Dark Data Explained

Ahmed Banafa 01/04/2021 3

According to Gartner, dark data is data which is acquired through information assets organizations collect, process and store during regular business activities, but generally fail to use for other purposes (for example, analytics, business relationships and direct monetizing).

Similar to dark matter in physics, dark data often comprises most organizations’ universe of information assets. Thus, organizations often retain dark data for compliance purposes only. Storing and securing data typically incurs more expense (and sometimes greater risk) than value.

Dark data is a type of unstructured, un-tagged and untapped data that is found in data repositories and has not been analyzed or processed. It is similar to big data which is large and complex unstructured data (images posted on Facebook, email, text messages, GPS signals from mobile phones, tweets, Tick Tok videos, Snaps, Instagram pictures, and other social media updates, etc.) that cannot be processed by traditional database tools, but dark data differs in how it is mostly neglected by business and IT administrators in terms of its value.

Dark data is also known as dusty data.

Dark data is data that is found in log files and data archives stored within large enterprise class data storage locations. It includes all data objects and types that have yet to be analyzed for any business or competitive intelligence or aid in business decision making. Typically, dark data is complex to analyze and stored in locations where analysis is difficult. The overall process can be costly. It also can include data objects that have not been seized by the enterprise or data that are external to the organization, such as data stored by partners or customers.

Up to 90 percent of big data is dark data.

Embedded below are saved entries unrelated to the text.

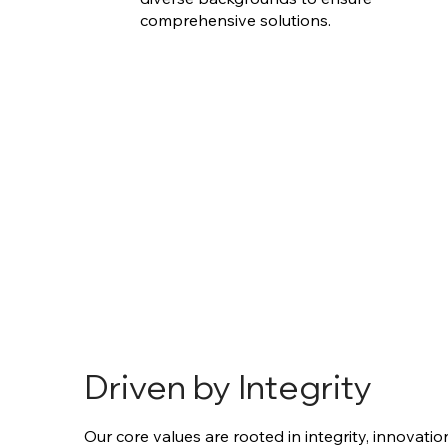
comprehensive solutions.
Driven by Integrity
Our core values are rooted in integrity, innovatio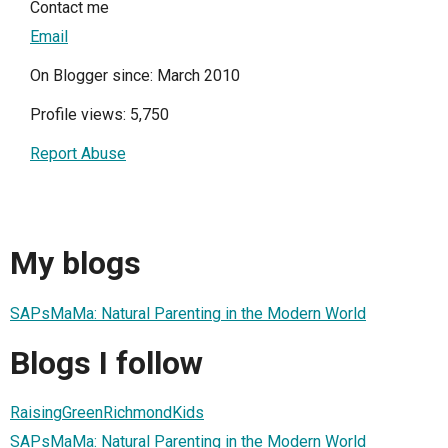
Contact me
Email
On Blogger since: March 2010
Profile views: 5,750
Report Abuse
My blogs
SAPsMaMa: Natural Parenting in the Modern World
Blogs I follow
RaisingGreenRichmondKids
SAPsMaMa: Natural Parenting in the Modern World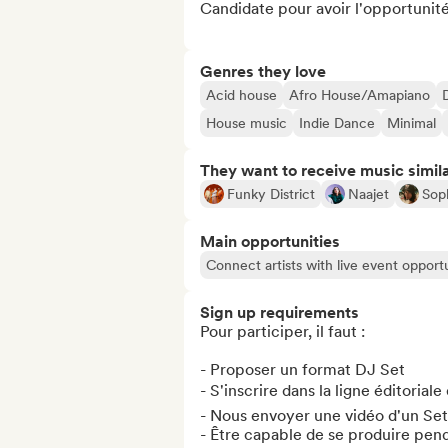
Candidate pour avoir l'opportunité 
Genres they love
Acid house
Afro House/Amapiano
House music
Indie Dance
Minimal
They want to receive music simil
Funky District
Naajet
Sop
Main opportunities
Connect artists with live event opportu
Sign up requirements
Pour participer, il faut :

- Proposer un format DJ Set

- S'inscrire dans la ligne éditoriale
- Nous envoyer une vidéo d'un Set 
- Être capable de se produire pend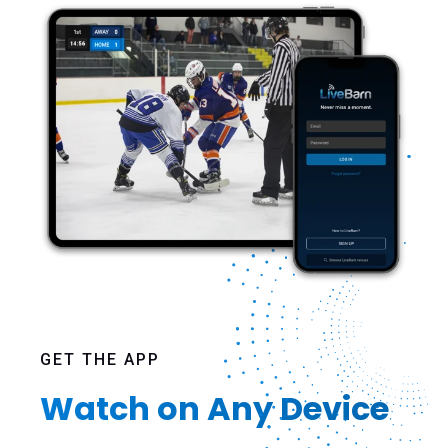
GET THE APP
Watch on Any Device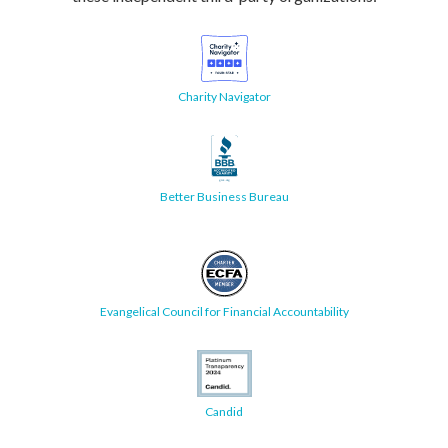
Charity Navigator
Better Business Bureau
Evangelical Council for Financial Accountability
Candid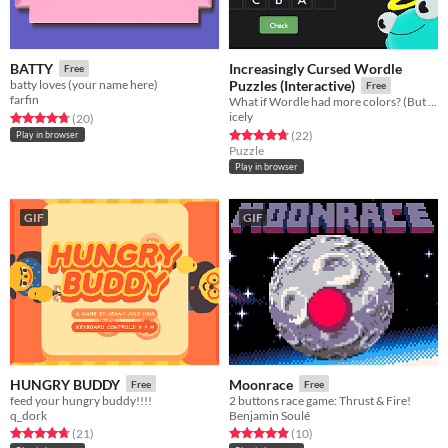
Increasingly Cursed Wordle
BATTY
Free
batty loves (your name here)
Puzzles (Interactive)
Free
farfin
What if Wordle had more colors? (But you had to figure out what they do!)
icely
Rated 4.8 out of 5 stars
total ratings
(20
)
Rated 4.7 out of 5 stars
total ratings
(22
)
Play in browser
Puzzle
Play in browser
GIF
GIF
HUNGRY BUDDY
Moonrace
Free
Free
feed your hungry buddy!!!!
2 buttons race game: Thrust & Fire!
q_dork
Benjamin Soulé
Rated 4.7 out of 5 stars
total ratings
Rated 4.9 out of 5 stars
total ratings
(21
)
(10
)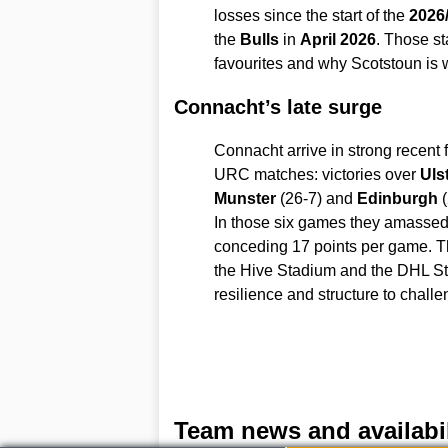
losses since the start of the
2026
the
Bulls
in
April 2026
. Those st
favourites and why Scotstoun is w
Connacht’s late surge
Connacht arrive in strong recent f
URC matches: victories over
Uls
Munster
(26-7) and
Edinburgh
(
In those six games they amassed
conceding 17 points per game. Th
the Hive Stadium and the DHL S
resilience and structure to chal
Team news and availabil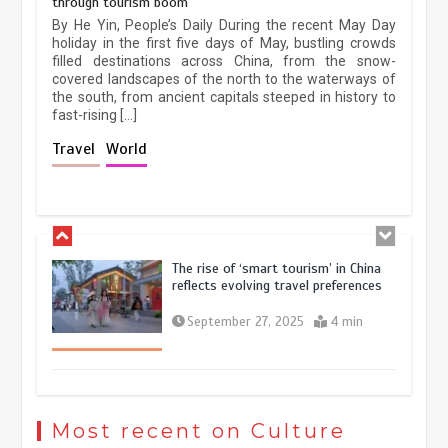
through tourism boom
China’s ice-and-snow tourism sector
By He Yin, People’s Daily During the recent May Day
experiences sustained boom
holiday in the first five days of May, bustling crowds
filled destinations across China, from the snow-
March 13, 2026
5 min
covered landscapes of the north to the waterways of
the south, from ancient capitals steeped in history to
fast-rising […]
Holiday travel boom reflects
Travel
World
resilience and vitality of Chinese
economy
October 28, 2025
4 min
The rise of ‘smart tourism’ in China
reflects evolving travel preferences
September 27, 2025
4 min
Museum Insights | The history of
civilization exchange in the starry sky
Most recent on Culture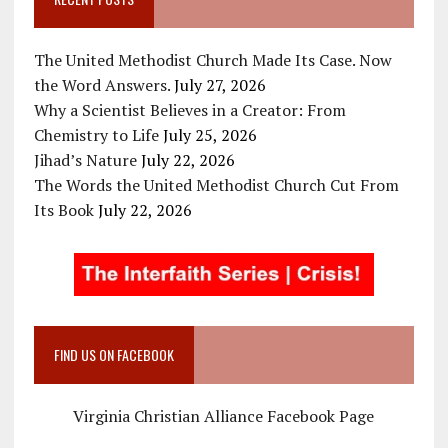
The United Methodist Church Made Its Case. Now
the Word Answers.
July 27, 2026
Why a Scientist Believes in a Creator: From
Chemistry to Life
July 25, 2026
Jihad’s Nature
July 22, 2026
The Words the United Methodist Church Cut From
Its Book
July 22, 2026
FIND US ON FACEBOOK
Virginia Christian Alliance Facebook Page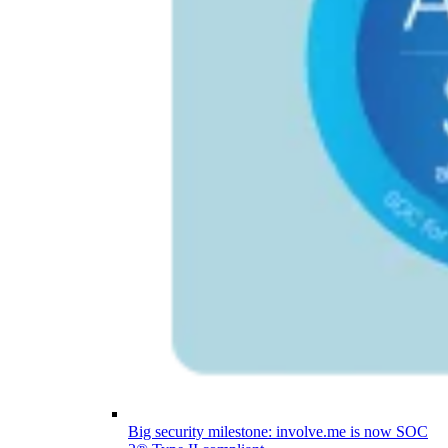
Big security milestone: involve.me is now SOC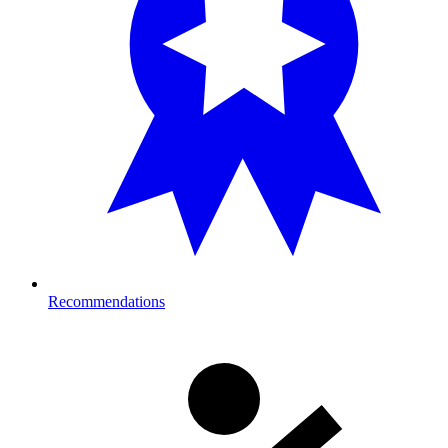
Recommendations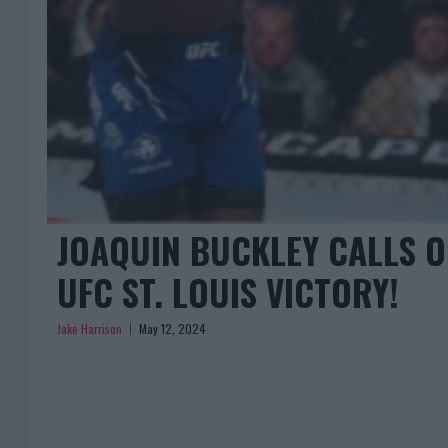
JOAQUIN BUCKLEY CALLS 
UFC ST. LOUIS VICTORY!
Jake Harrison
May 12, 2024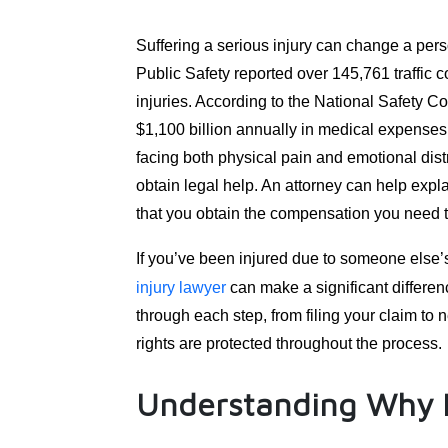
Suffering a serious injury can change a pers
Public Safety reported over 145,761 traffic c
injuries. According to the National Safety Co
$1,100 billion annually in medical expense
facing both physical pain and emotional distre
obtain legal help. An attorney can help exp
that you obtain the compensation you need t
If you’ve been injured due to someone else’
injury lawyer
can make a significant differenc
through each step, from filing your claim to
rights are protected throughout the process.
Understanding Why L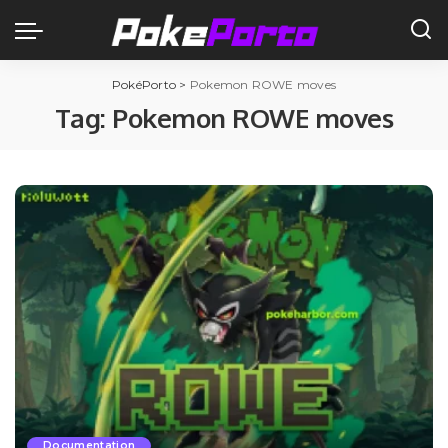
PokéPorto
>
Pokemon ROWE moves
Tag:
Pokemon ROWE moves
Documentation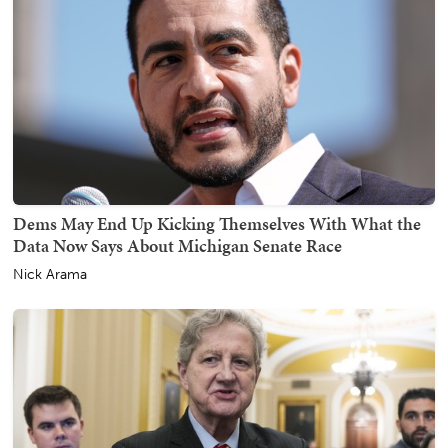
Dems May End Up Kicking Themselves With What the
Data Now Says About Michigan Senate Race
Nick Arama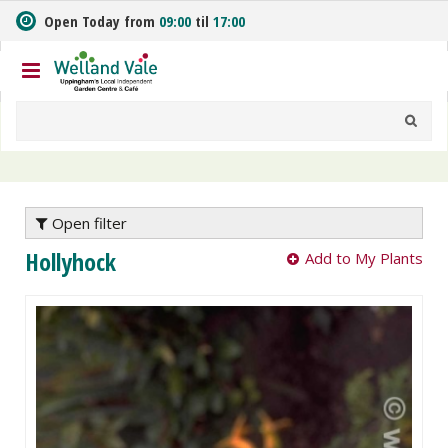
J
Open Today from
09:00
til
17:00
u
m
p
t
o
c
o
n
t
e
Open filter
n
Hollyhock
Add to My Plants
t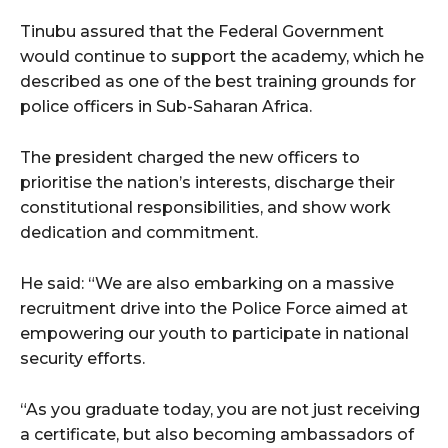
Tinubu assured that the Federal Government
would continue to support the academy, which he
described as one of the best training grounds for
police officers in Sub-Saharan Africa.
The president charged the new officers to
prioritise the nation’s interests, discharge their
constitutional responsibilities, and show work
dedication and commitment.
He said: “We are also embarking on a massive
recruitment drive into the Police Force aimed at
empowering our youth to participate in national
security efforts.
“As you graduate today, you are not just receiving
a certificate, but also becoming ambassadors of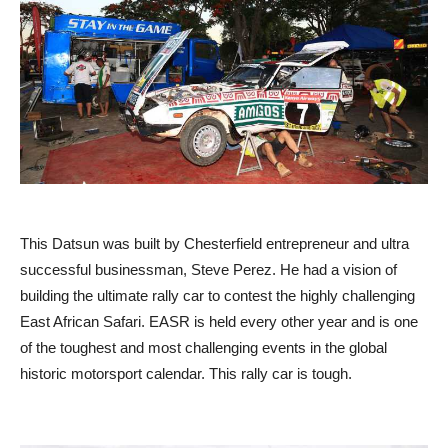
This Datsun was built by Chesterfield entrepreneur and ultra
successful businessman, Steve Perez. He had a vision of
building the ultimate rally car to contest the highly challenging
East African Safari. EASR is held every other year and is one
of the toughest and most challenging events in the global
historic motorsport calendar. This rally car is tough.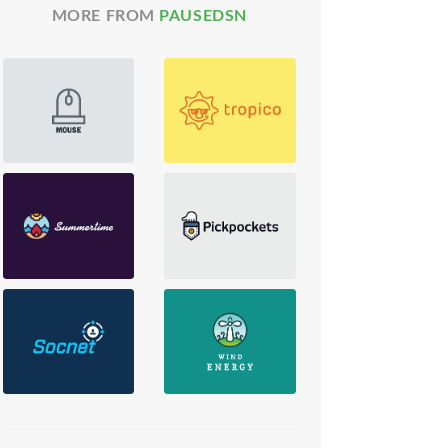
MORE FROM
PAUSEDSN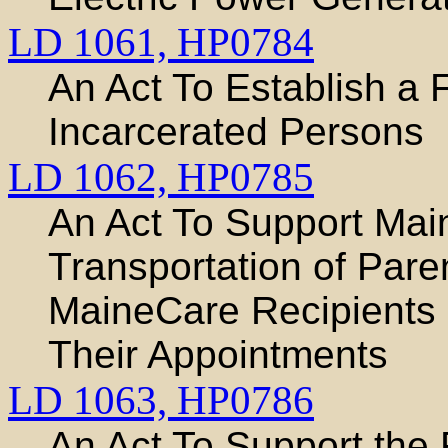
LD 1061,
HP0784
An Act To Establish a
Incarcerated Persons
LD 1062,
HP0785
An Act To Support Main
Transportation of Pare
MaineCare Recipients 
Their Appointments
LD 1063,
HP0786
An Act To Support the R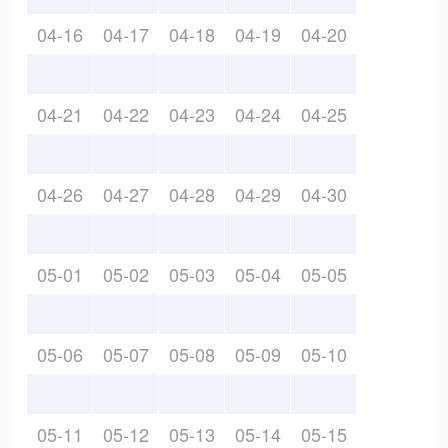
04-16
04-17
04-18
04-19
04-20
04-21
04-22
04-23
04-24
04-25
04-26
04-27
04-28
04-29
04-30
05-01
05-02
05-03
05-04
05-05
05-06
05-07
05-08
05-09
05-10
05-11
05-12
05-13
05-14
05-15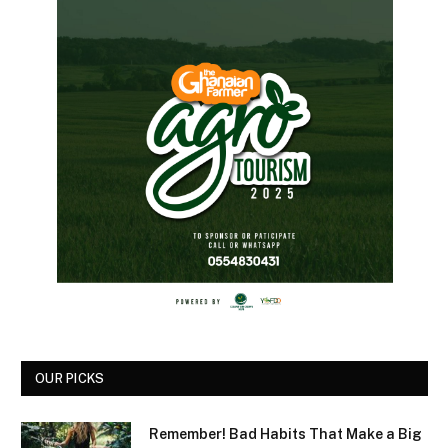
OUR PICKS
Remember! Bad Habits That Make a Big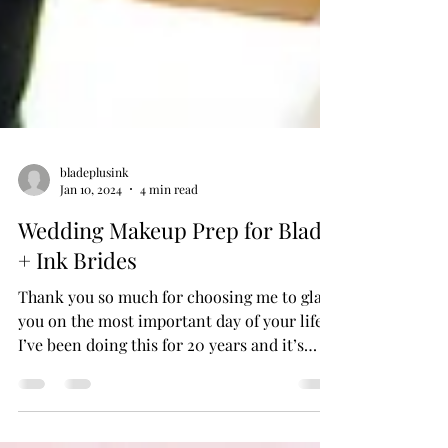
bladeplusink
Jan 10, 2024
4 min read
Wedding Makeup Prep for Blade
+ Ink Brides
Thank you so much for choosing me to glam
you on the most important day of your life!
I’ve been doing this for 20 years and it’s
always an honor to be a small part of my
bride’s big day and get to witness all the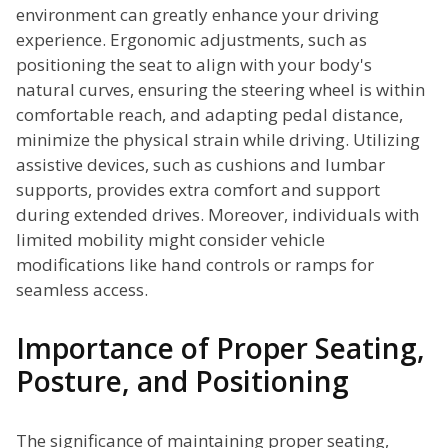
environment can greatly enhance your driving
experience. Ergonomic adjustments, such as
positioning the seat to align with your body's
natural curves, ensuring the steering wheel is within
comfortable reach, and adapting pedal distance,
minimize the physical strain while driving. Utilizing
assistive devices, such as cushions and lumbar
supports, provides extra comfort and support
during extended drives. Moreover, individuals with
limited mobility might consider vehicle
modifications like hand controls or ramps for
seamless access.
Importance of Proper Seating,
Posture, and Positioning
The significance of maintaining proper seating,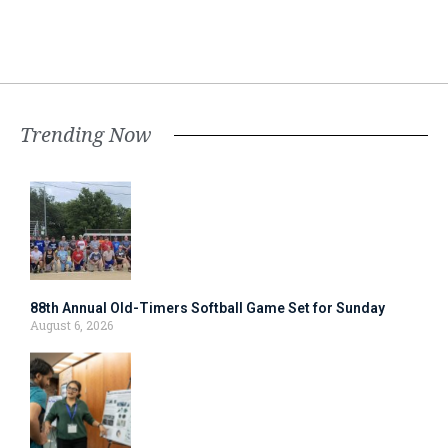
Trending Now
88th Annual Old-Timers Softball Game Set for Sunday
August 6, 2026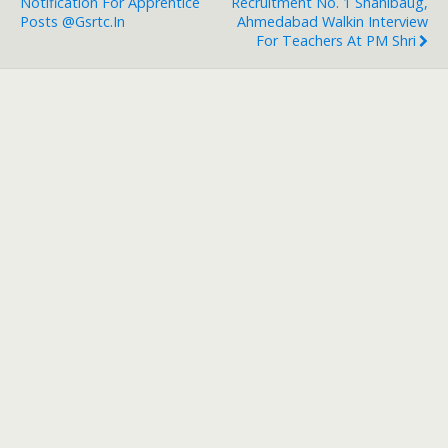
Notification For Apprentice
Recruitment No. 1 Shahibaug,
Posts @gsrtc.in
Ahmedabad Walkin Interview
For Teachers At PM Shri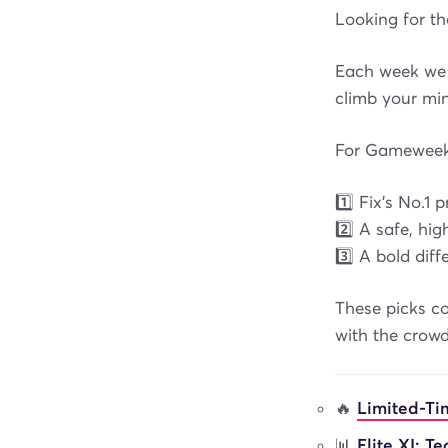
Looking for t
Each week we 
climb your min
For Gameweek 
1️⃣ Fix’s No.1 
2️⃣ A safe, h
3️⃣ A bold dif
These picks co
with the crowd
🔥
Limited-Ti
📊
Elite XI: T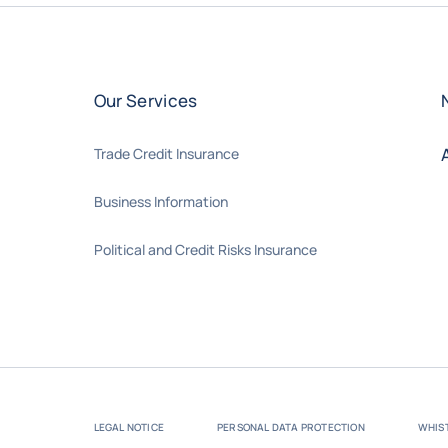
Our Services
Trade Credit Insurance
Business Information
Political and Credit Risks Insurance
LEGAL NOTICE
PERSONAL DATA PROTECTION
WHIS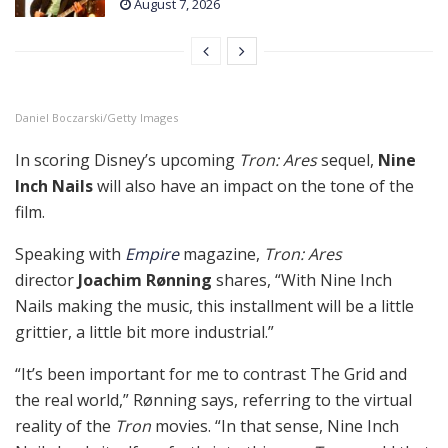
August 7, 2026
Daniel Boczarski/Getty Images
In scoring Disney’s upcoming
Tron: Ares
sequel,
Nine
Inch Nails
will also have an impact on the tone of the
film.
Speaking with
Empire
magazine,
Tron: Ares
director
Joachim Rønning
shares, “With Nine Inch
Nails making the music, this installment will be a little
grittier, a little bit more industrial.”
“It’s been important for me to contrast The Grid and
the real world,” Rønning says, referring to the virtual
reality of the
Tron
movies. “In that sense, Nine Inch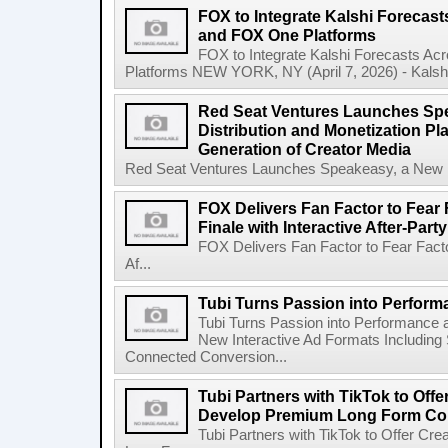
FOX to Integrate Kalshi Foreca
and FOX One Platforms
FOX to Integrate Kalshi Forecasts 
Platforms NEW YORK, NY (April 7, 2026) - Kalshi, 
Red Seat Ventures Launches Spe
Distribution and Monetization Pla
Generation of Creator Media
Red Seat Ventures Launches Speakeasy, a New Hos
FOX Delivers Fan Factor to Fear 
Finale with Interactive After-Party
FOX Delivers Fan Factor to Fear Factor
Af...
Tubi Turns Passion into Perform
Tubi Turns Passion into Performance
New Interactive Ad Formats Including
Connected Conversion...
Tubi Partners with TikTok to Offe
Develop Premium Long Form Co
Tubi Partners with TikTok to Offer C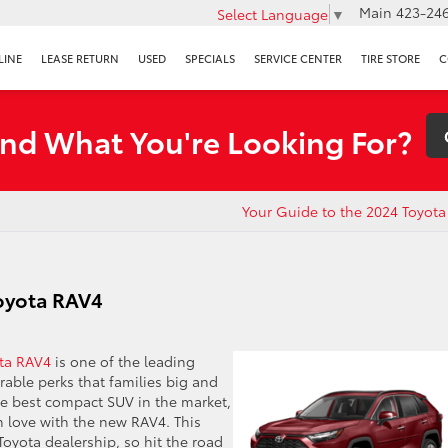
Main
423-246
Select Language
▼
LINE
LEASE RETURN
USED
SPECIALS
SERVICE CENTER
TIRE STORE
C
ind What You're Looking For?
Your Guide to the 2024 Toyota
Toyota RAV4
ta RAV4
is one of the leading
irable perks that families big and
the best compact SUV in the market,
in love with the new RAV4. This
Toyota dealership, so hit the road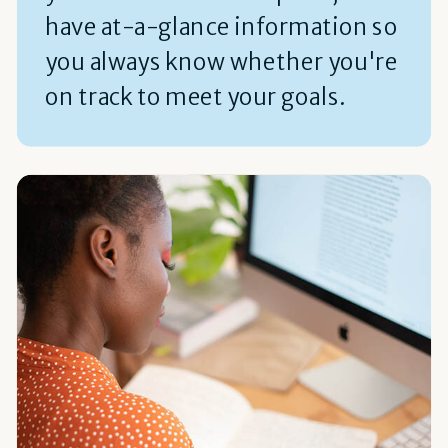
have at-a-glance information so
you always know whether you're
on track to meet your goals.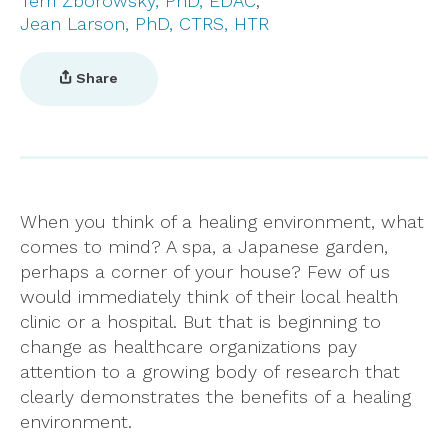
Terri Zborowsky, PhD, EDAC
Jean Larson, PhD, CTRS, HTR
Share
When you think of a healing environment, what
comes to mind? A spa, a Japanese garden,
perhaps a corner of your house? Few of us
would immediately think of their local health
clinic or a hospital. But that is beginning to
change as healthcare organizations pay
attention to a growing body of research that
clearly demonstrates the benefits of a healing
environment.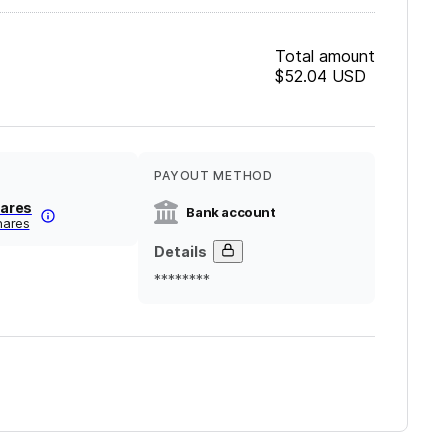
Total amount
$52.04
USD
PAYOUT METHOD
nares
Bank account
inares
Details
********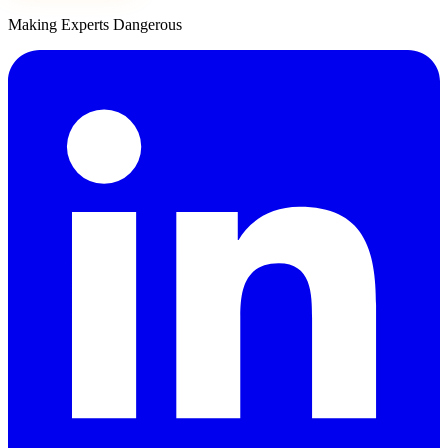
Making Experts Dangerous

With the growing accumulation of structured, unstructured and semi-structured data in organizations -- increasingly through the adoption of big data applications -- dark data has come specially to denote operational data that is left un-analyzed. Such data is seen as an economic opportunity for companies if they can take advantage of it to drive new revenues or reduce internal costs. Some examples of data that is often left dark include server log files that can give clues to website visitor behavior, customer call detail records that can indicate consumer sentiment and mobile Geo-location data that can reveal traffic patterns to aid in business planning.

Dark data may also be used to describe data that can no longer be accessed because it has been stored on devices that have become obsolete.

Types of Dark Data

1) Data that is not currently being collected.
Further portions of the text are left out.